What Is Re-ranking?
Re-ranking is a post-retrieval step that takes a set of candidate documents returned by an initial retrieval stage and re-scores them using a more accurate but computationally heavier model. The goal is to improve the final ranked list's relevance before passing context to the LLM.
Re-ranking is the difference between "pretty good" and "production-quality" RAG.
Why Re-rank?
Initial retrieval (whether semantic, keyword, or hybrid) is optimized for speed and recall — it retrieves a broad set of plausibly relevant documents quickly. But bi-encoder similarity scores are approximate and sometimes miss subtle relevance signals.
A re-ranker is optimized for precision — it examines the query and each candidate document jointly, producing a much more accurate relevance score.

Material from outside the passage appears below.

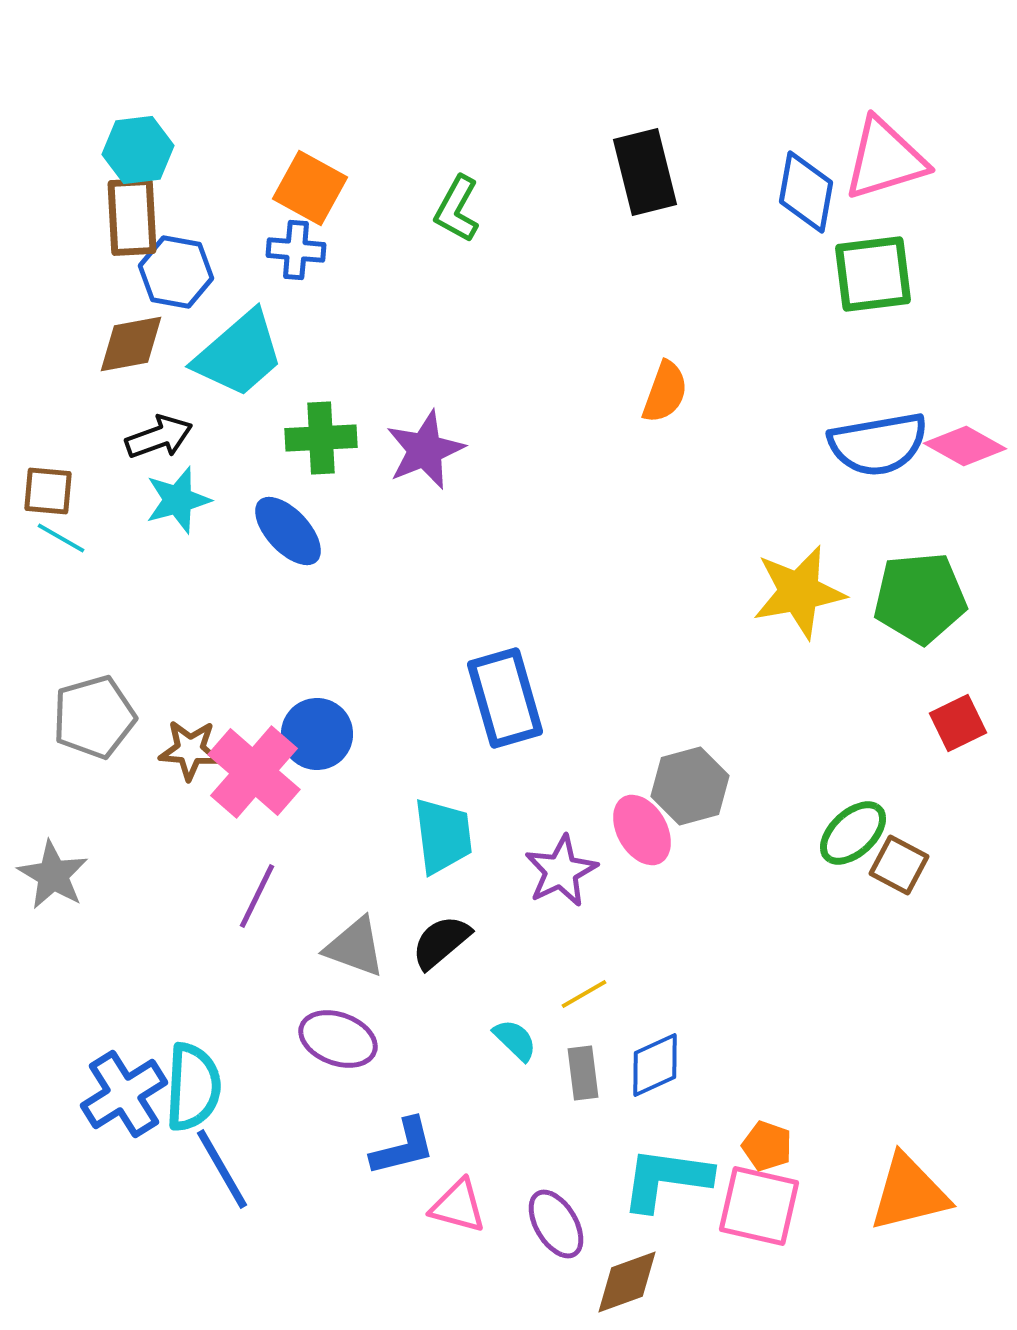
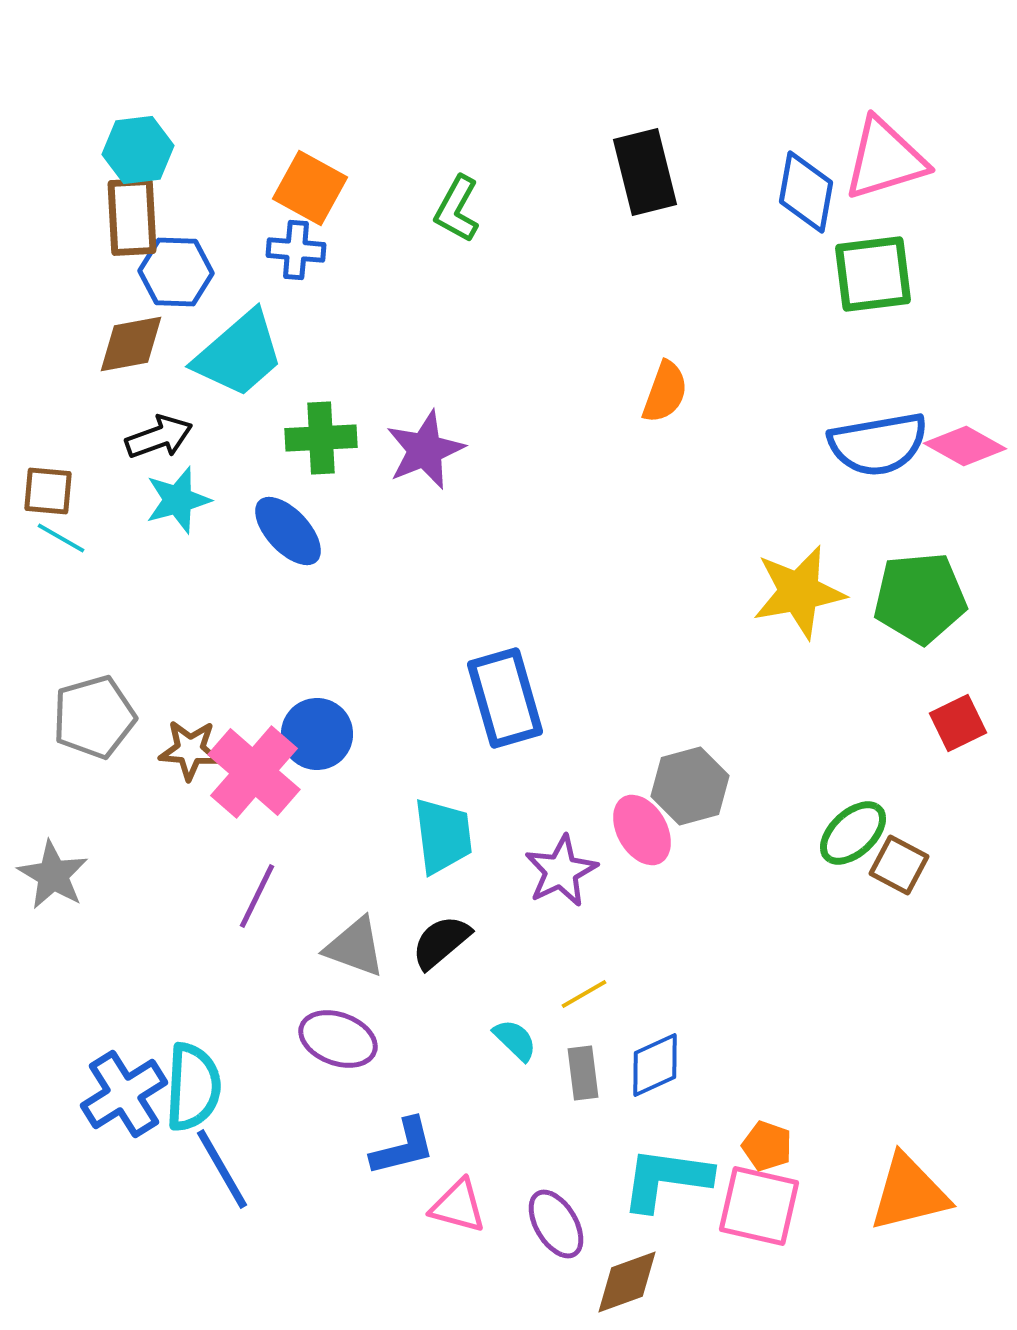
blue hexagon at (176, 272): rotated 8 degrees counterclockwise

The trade-off: re-ranking is 10–100x slower per document than bi-encoder retrieval. By running it only on a small candidate set (top 20–50 from initial retrieval), you get the accuracy benefit at an acceptable latency cost.
Cross-Encoder Architecture
Re-rankers are typically cross-encoders: the query and document are concatenated and passed through a transformer together, rather than being encoded independently.
Input: [CLS] query [SEP] document [SEP]
Output: scalar relevance score
Because the query and document attend to each other's tokens during encoding, the model captures fine-grained interaction signals that bi-encoders miss.
The Two-Stage Pipeline
Initial Retrieval (fast, high recall)
Query → Embed → ANN Search → Top-50 candidates
↓
Re-ranking (slow, high precision)
(query, candidate_1) → cross-encoder → score: 0.95
(query, candidate_2) → cross-encoder → score: 0.41
(query, candidate_3) → cross-encoder → score: 0.87
...
↓
Final Top-K (e.g., top 5) sent to LLM
Popular Re-ranking Models
| Model | Notes |
|---|---|
| Cohere Rerank | Hosted API, easy to integrate |
cross-encoder/ms-marco-MiniLM-L-6-v2 |
Lightweight, open source |
BAAI/bge-reranker-large |
Strong open-source model |
| Jina Rerank | Hosted API, multilingual |
Implementation Example
from sentence_transformers import CrossEncoder
reranker = CrossEncoder("cross-encoder/ms-marco-MiniLM-L-6-v2")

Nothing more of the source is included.